CONVECTIVE STABILITY INDICES
LIFTED INDEX:
LI = T500 - T500 (parcel)
a) Determine the mean T and the mean Td in the lowest 50mb of the sounding. These values are considered representative of the level 25mb above the surface.
b) From a level approximately 25mb above the surface. lift the estimated mean T along the dry adiabat until it intersects with the mixing ratio line which passes through the mean dew point. (This level is the LIFTING CONDENSATION LEVEL LCL). Now lift this parcel along a moist adiabat until reaching 500mb. Read off the T500 (parcel)
c) Subtract T500 (parcel) from the actual T500. This is the LI.
LI = 0 to -2 Thunderstorms are possible but good "trigger" needed
= -3 to -5 Unstable - Thunderstorms possible
= < -6 Very unstable - Heavy to severe thunderstorm potential
BEST LIFTED INDEX:
BLI = same as above but computed at 50mb intervals between the surface and 850mb. The most negative lifted index from all of the 50mb intervals is the BLI.
SHOWALTER INDEX:
Same as LI and BLI except you use the T and Td at 850 to determine the LCL then lift that parcel moist adiabatically to 500mb and compare with the actual T500.
SI = 3 to 1 Thunderstorms possible but need a strong trigger
= 0 to -3 Unstable - Thunderstorms possible
= -4 to -6 Very unstable - good heavy thunderstorm potential
= < -6 Extremely unstable - good severe thunderstorm potential
K - INDEX:
K = (T850 - T500) + (Td850) - (T700 - Td700)
The K-Index is primarily applicable in the prediction of air mass thunderstorms. Term 1 measures the vertical lapse rate. Term 2 measures the low-level moisture availability. Term 3 measures the depth of the moist layer.
K value Airmass T-storm probability
< 15 near 0%
15 - 20 20%
21 - 25 20-40%
26 - 30 40-60%
31 - 35 60-80%
36 - 40 80-90%
> 40 near 100%
The K-value does not indicate likelihood of severe T-storms. Very low values of K in the presence of other "Strong T-storm" indicators may suggest sever t-storm potential.
TOTAL TOTALS INDEX:
TT = (T850 + Td850) - 2*(T500)
where (T850 - T500) = Vertical Totals (vertical lapse rate)
and (Td850 - T500) = Cross Totals (lifted low level moisture)
TT = 48 Isolated to few thunderstorms
= 52 Scattered T-storms; few moderate in strength
= 55 Scattered T-storms; few moderate; isolated severe
= 58 Scattered moderate T-storms; few severe; isolated tornadic activity
= 61 Numerous moderate T-storms; few to scattered severe; few tornadoes
= 64 Numerous moderate to severe T-storms; scattered tornadoes
Beware...in a cold deep trough (T500 < -28C), TT values will be high without corresponding low level convective support.
SWEAT INDEX:
SWI = (12*Td850) + 20*(TT-49) + 2*(FF850) + (FF500) + 125 (S + 0.2)

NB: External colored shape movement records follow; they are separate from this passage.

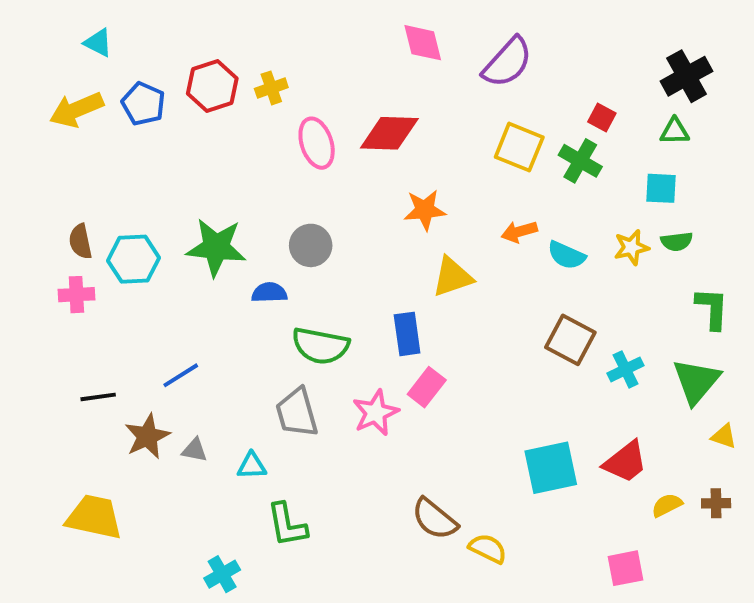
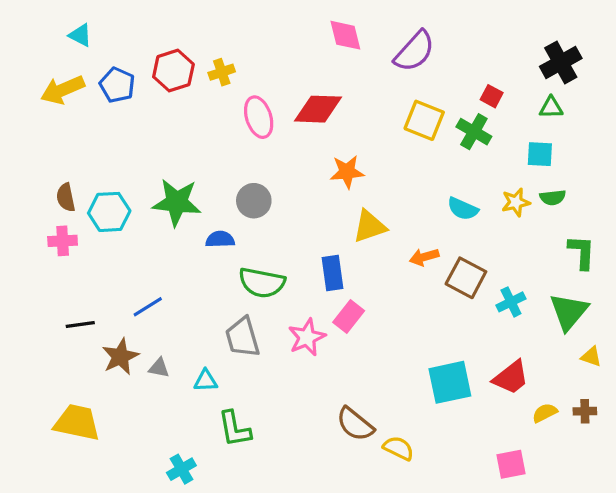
orange arrow: (519, 232) -> (424, 257), moved

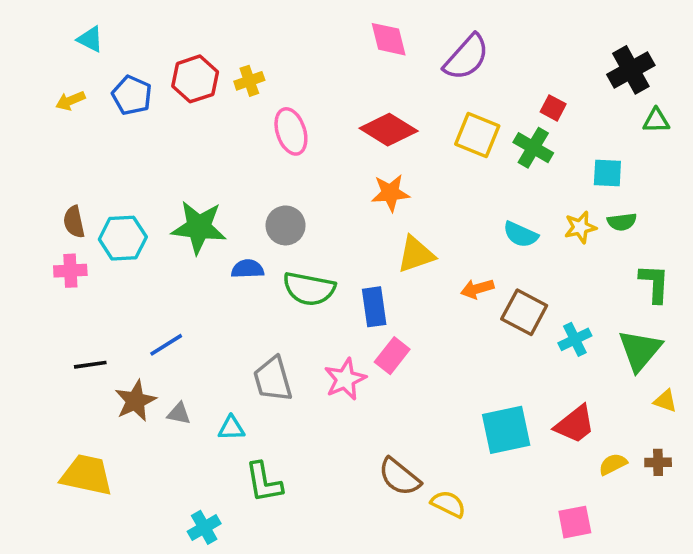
yellow arrow: (63, 90) -> (70, 101), size x0.6
green triangle: (551, 107) -> (656, 121), moved
red diamond: (318, 109) -> (389, 130), moved, turned 30
green semicircle: (262, 283) -> (309, 289), moved

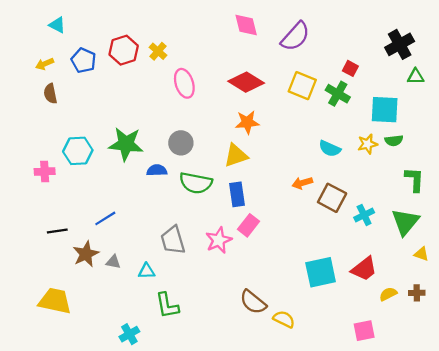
yellow cross: (249, 81) -> (158, 51), turned -30
cyan square: (607, 173) -> (385, 110), size x1.5
brown semicircle: (74, 222) -> (50, 94), moved
yellow triangle: (416, 254) -> (236, 155), moved

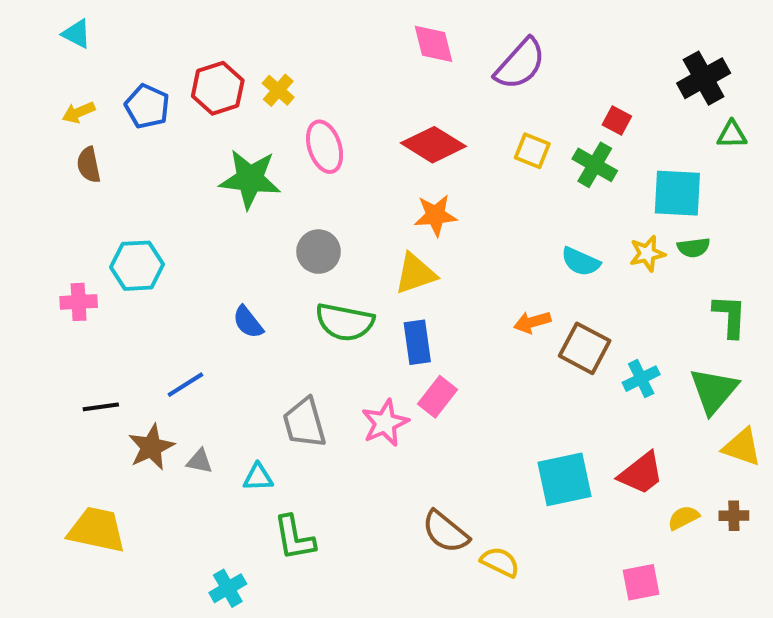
cyan triangle: (57, 25) -> (77, 34), moved
yellow square: (302, 86) -> (532, 151), size x0.7
green star: (126, 144) -> (250, 179), moved
blue semicircle: (157, 170) -> (248, 322), moved, turned -126
yellow triangle: (421, 254) -> (742, 447), size x1.5

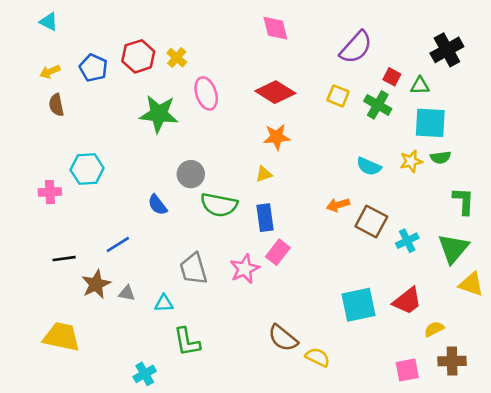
purple semicircle: (520, 64) -> (356, 47), moved
green triangle: (732, 135) -> (420, 86), moved
gray circle: (319, 252) -> (191, 174), moved
yellow triangle: (415, 274) -> (264, 174), size x0.6
brown cross: (734, 516) -> (452, 361), moved, size x1.5

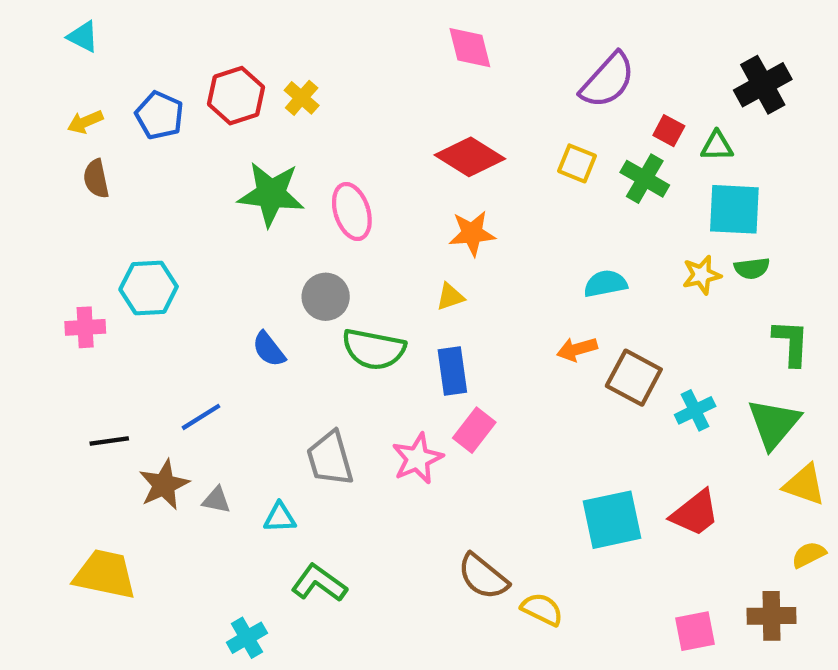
pink ellipse: (206, 93) -> (352, 212), moved
cyan semicircle: (369, 166) -> (605, 284), moved, turned 145
yellow semicircle: (434, 329) -> (809, 555), moved
green L-shape: (187, 342) -> (319, 583), turned 136

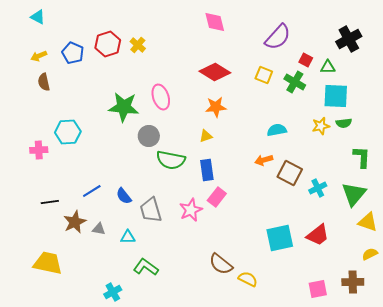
green star: (271, 194) -> (124, 107), moved
blue semicircle: (269, 349) -> (124, 196), moved

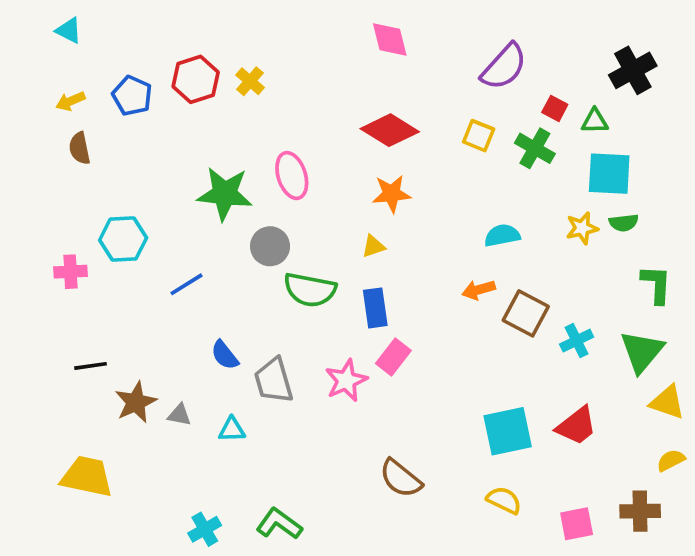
blue line: (92, 191) -> (187, 284), moved
green L-shape: (146, 267) -> (279, 524), moved
yellow semicircle: (248, 279) -> (504, 500), moved

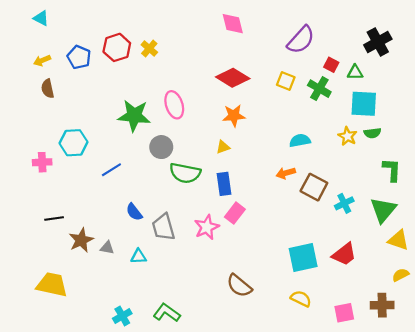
yellow star: (582, 228) -> (347, 136), turned -30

Term 1 is the low-level moisture. Set this term =0 id Td850 < 0. Term 2 is the convective potential as measured by the computed Total Totals Index. Terms 3 and 4 are the low and mid-level winds measured in knots. Term 5 is a measure of wind shear and is determined as follows:
S= sin (DD500-DD850) where DD is the wind direction in degrees.
Set S = 0 if all of the conditions below are met.
a) the DD850 is between 130-250 (clockwise)
b) the DD500 is between 210-310 (clockwise)
c) (DD500 - DD850) < 0
d) FF500 or FF850 < 15 knots
SWI = 300-400 Chance of severe T-storms
= 400 - 500 Severe T-storms likely; Chance of tornadoes
= 500 - 600 Severe Thunderstorms and tornadoes likely
= 600 - 800 Tornadoes nearly always occur
= > 800 No severe weather - mid level winds too strong (too much vertical shear)
The above statistics were derived form severe weather cases. SWI only gives severe weather potential in the presence of trigger mechanisms. Should not be used to predict airmass type T-storms.
DYNAMIC INDEX:
DI = same as the lifted index, but compute as follows...
a) determine the mean mixing ratio for the lowest 100mb of the sounding. (sometimes the surface, or lowest 50mb mean mixing ratio is used)
b) Then follow the mean mixing ratio line until it intersects the actual temperature curve. (This is the CONVECTIVE CONDENSATION LEVEL CCL) From the CCL follow the moist adiabat to 500mb. This is T500 (parcel)
c) subtract T500(parcel) from the actual T500.
If DI > 0 , the atmosphere is considered stable and no T-storms are likely. If DI < 0, conditional instability is present. The condition necessary to produce T-storms is that Tsfc must rise high enough so that the Tsfc parcel lifted dry adiabatically from the surface can reach the CCL before intersecting the sounding T-curve.